La mia vita è cambiata radicalmente da ormai molti giorni e non vedo la luce in fondo al tunnel. Ho rinunciato praticamente a tutto. Lo so che questa è ormai la realtà in ogni regione ma, personalmente, subendola da più settimane, inizia davvero a pesare.
Come passo le mie giornate? Faccio smart working, mi alleno in casa, sogno solo il momento della “liberazione” per correre da chi amo. Sono entrata in un mondo esclusivamente virtuale. Vivo giornate interminabili e spero sempre di non accusare i sintomi del virus. D’altronde i numeri parlano chiaro. Sento continuamente le sirene delle ambulanze e ogni giorno attendo buone notizie dal famoso bollettino delle 18.00 anche se, purtroppo, si ribadisce sempre la stessa cosa: la Lombardia è al primo posto per contagi e numero di morti e vanno assunte maggiori misure restrittive.
Il momento della spesa – anche le consegne a domicilio risultano ormai quasi cosa impossibile – non è affatto un momento di svago. Esco con la paura anche di respirare e vedo semplicemente in faccia la realtà, nuda e cruda: una realtà caratterizzata dal silenzio assoluto. Non vedo alcuna faccia amica, non ci sono conoscenti o amici nelle mie vicinanze come potrei avere nel mio paese. Siamo tutti contro tutti e nessuno sorride.I più fortunati hanno la mascherina. Anche sul viso del personale c’è evidente preoccupazione. Nessuno chiede nulla, non ci si ringrazia e non si chiede nemmeno “permesso”. Non ci si guarda più negli occhi, tutti si osservano con sospetto, qualsiasi persona può essere un ipotetico asintomatico, come se fosse un “mostro” pronto ad infettarti.

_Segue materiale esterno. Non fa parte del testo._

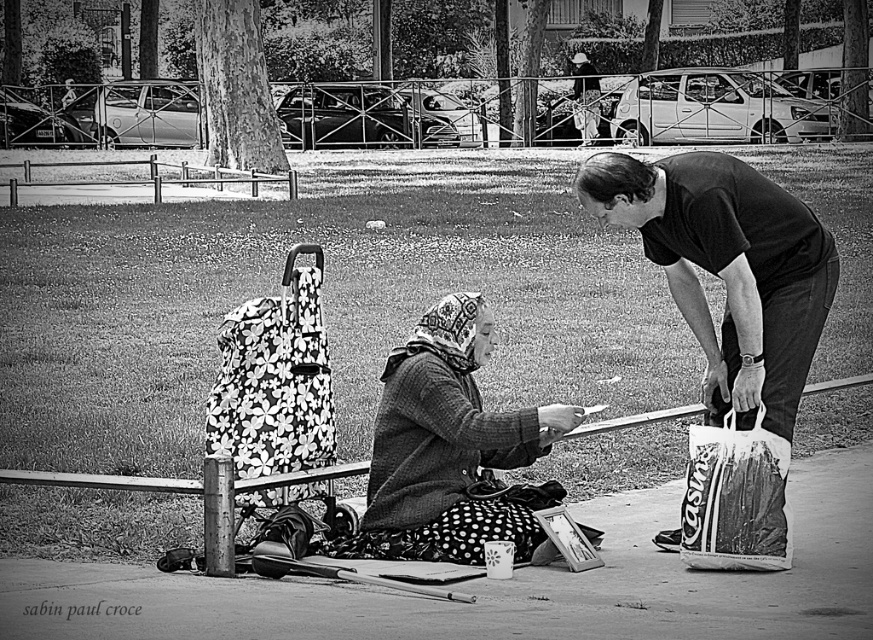 Question: Which object is closer to the camera taking this photo?

Choices:
 (A) white plastic bag at lower right
 (B) dark gray t-shirt at center right
 (C) floral fabric baby carriage at left

Answer: (B)

Question: Which object is farther from the camera taking this photo?

Choices:
 (A) white plastic bag at lower right
 (B) floral fabric baby carriage at left
 (C) dark gray t-shirt at center right

Answer: (B)

Question: Which is farther from the dark gray t-shirt at center right?

Choices:
 (A) knitted woolen scarf at center
 (B) floral fabric baby carriage at left

Answer: (B)

Question: Does floral fabric baby carriage at left lie behind white plastic bag at lower right?

Choices:
 (A) yes
 (B) no

Answer: (A)

Question: Is dark gray t-shirt at center right thinner than knitted woolen scarf at center?

Choices:
 (A) no
 (B) yes

Answer: (A)

Question: Is floral fabric baby carriage at left positioned in front of white plastic bag at lower right?

Choices:
 (A) no
 (B) yes

Answer: (A) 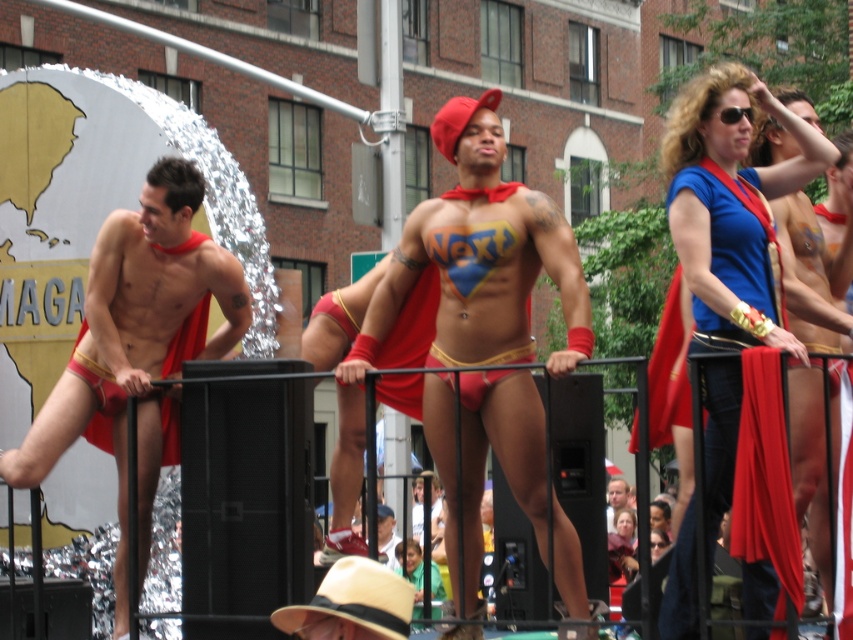 You are a costume designer observing the superhero group at the parade. You notice the matte red underwear at center and the matte red cape at center. Which one has a greater height?

The matte red underwear at center is taller than the matte red cape at center.

You are a photographer at the event and want to capture both the matte red underwear at center and the matte gold underwear at left in a single shot. Which underwear should you focus on first to ensure both are in frame?

Answer: The matte gold underwear at left should be focused on first since the matte red underwear at center is positioned to its right, allowing the photographer to frame both by starting from the left side. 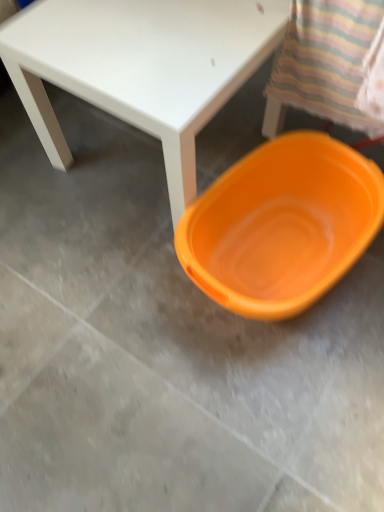 Question: Is orange plastic basin at lower right surrounded by matte white table at center?

Choices:
 (A) yes
 (B) no

Answer: (B)

Question: Is matte white table at center closer to camera compared to orange plastic basin at lower right?

Choices:
 (A) yes
 (B) no

Answer: (A)

Question: Can you confirm if matte white table at center is thinner than orange plastic basin at lower right?

Choices:
 (A) yes
 (B) no

Answer: (A)

Question: Does matte white table at center appear on the left side of orange plastic basin at lower right?

Choices:
 (A) no
 (B) yes

Answer: (B)

Question: Can you confirm if matte white table at center is taller than orange plastic basin at lower right?

Choices:
 (A) no
 (B) yes

Answer: (B)

Question: Is matte white table at center at the right side of orange plastic basin at lower right?

Choices:
 (A) no
 (B) yes

Answer: (A)

Question: Does orange plastic basin at lower right have a lesser height compared to matte white table at center?

Choices:
 (A) yes
 (B) no

Answer: (A)

Question: Is orange plastic basin at lower right not inside matte white table at center?

Choices:
 (A) yes
 (B) no

Answer: (A)

Question: Is the depth of orange plastic basin at lower right less than that of matte white table at center?

Choices:
 (A) no
 (B) yes

Answer: (A)

Question: Can you confirm if orange plastic basin at lower right is positioned to the left of matte white table at center?

Choices:
 (A) yes
 (B) no

Answer: (B)

Question: Considering the relative sizes of orange plastic basin at lower right and matte white table at center in the image provided, is orange plastic basin at lower right thinner than matte white table at center?

Choices:
 (A) no
 (B) yes

Answer: (A)

Question: Does orange plastic basin at lower right come behind matte white table at center?

Choices:
 (A) no
 (B) yes

Answer: (B)

Question: Considering their positions, is orange plastic basin at lower right located in front of or behind matte white table at center?

Choices:
 (A) front
 (B) behind

Answer: (B) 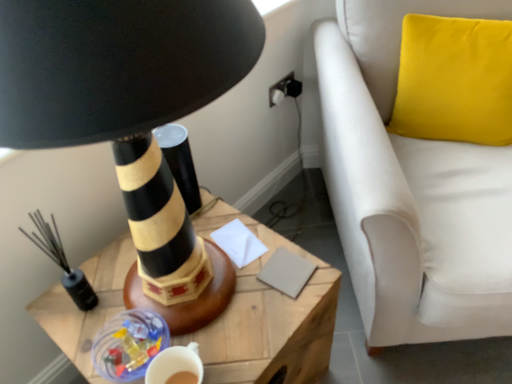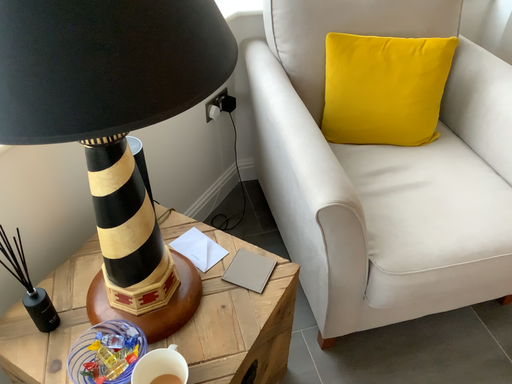 Question: How did the camera likely rotate when shooting the video?

Choices:
 (A) rotated left
 (B) rotated right

Answer: (B) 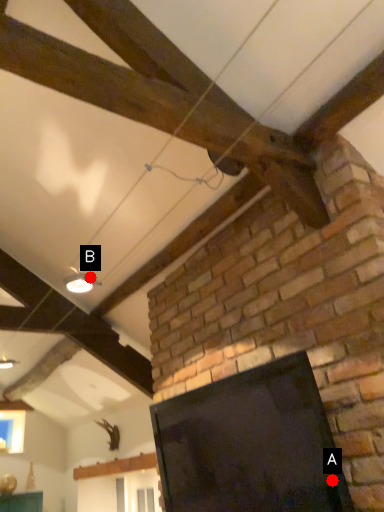 Question: Two points are circled on the image, labeled by A and B beside each circle. Which point is closer to the camera taking this photo?

Choices:
 (A) A is closer
 (B) B is closer

Answer: (A)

Non è facile superare la tristezza e la solitudine ma cerco di farlo per tutte le persone a me care. Una cosa però devo dirla: non condivido la decisione di chi ha fatto “la famosa fuga nella notte” anche se mi rendo conto che, in momenti di così tanta confusione e paura, potrebbe scattare l’idea. Non ci ho mai pensato e tornerò solo quando l’emergenza sarà rientrata.
La situazione in Lombardia è davvero fuori controllo ma con le mie parole ci tengo a fornire un contributo di responsabilità ai miei concittadini: rimanete in casa e non lamentatevi delle misure adottate. Non comportatevi come ho fatto io in un primo momento. Sono stata la prima a non crederci fino in fondo e ho sbagliato. Non cercate via di fuga alla quarantena, non date importanza ad una corsetta all’aria aperta, alla voglia di vedere il mare o alla raccolta dei funghi. Non fatevi sopraffare dalla voglia di andare a trovare, di nascosto, chi amate. La convinzione che “tanto figurati se succede a me” è la cosa più sbagliata che possa esserci.
Il proliferarsi dei contagi è veramente troppo rapido ed è una guerra silenziosa a tutti gli effetti. Sono la prima che è lontana da tutto e tutti e che vive da sola in una città e in una casa che conosco da poco tempo ma, nonostante ciò, cerco di resistere. Mi faccio forza perché voglio tornare a vedere Milano come l’ho trovata al mio arrivo: dinamica, viva, creativa e divertente.
Prendo coraggio perché non perdo la speranza di tornare a farmi un weekend a Tarquinia in completa libertà. Ma, soprattutto, cerco di non farmi sopraffare dalla paura perché voglio soltanto tornare a sorridere e abbracciare chi amo.